PROBLEM TO WORK ON: Print the entries below again exactly as they stand, but skip any picture.

----------

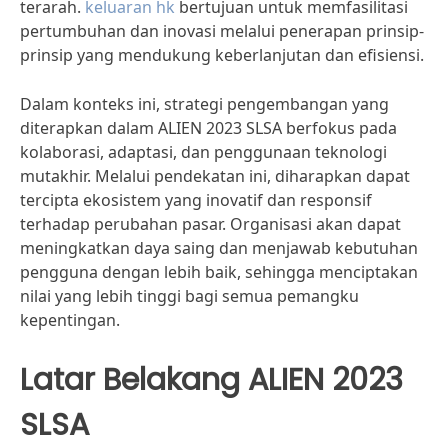
terarah.
keluaran hk
bertujuan untuk memfasilitasi
pertumbuhan dan inovasi melalui penerapan prinsip-
prinsip yang mendukung keberlanjutan dan efisiensi.
Dalam konteks ini, strategi pengembangan yang
diterapkan dalam ALIEN 2023 SLSA berfokus pada
kolaborasi, adaptasi, dan penggunaan teknologi
mutakhir. Melalui pendekatan ini, diharapkan dapat
tercipta ekosistem yang inovatif dan responsif
terhadap perubahan pasar. Organisasi akan dapat
meningkatkan daya saing dan menjawab kebutuhan
pengguna dengan lebih baik, sehingga menciptakan
nilai yang lebih tinggi bagi semua pemangku
kepentingan.
Latar Belakang ALIEN 2023
SLSA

----------

ANSWER AREA:
terarah.
keluaran hk
bertujuan untuk memfasilitasi
pertumbuhan dan inovasi melalui penerapan prinsip-
prinsip yang mendukung keberlanjutan dan efisiensi.
Dalam konteks ini, strategi pengembangan yang
diterapkan dalam ALIEN 2023 SLSA berfokus pada
kolaborasi, adaptasi, dan penggunaan teknologi
mutakhir. Melalui pendekatan ini, diharapkan dapat
tercipta ekosistem yang inovatif dan responsif
terhadap perubahan pasar. Organisasi akan dapat
meningkatkan daya saing dan menjawab kebutuhan
pengguna dengan lebih baik, sehingga menciptakan
nilai yang lebih tinggi bagi semua pemangku
kepentingan.
Latar Belakang ALIEN 2023
SLSA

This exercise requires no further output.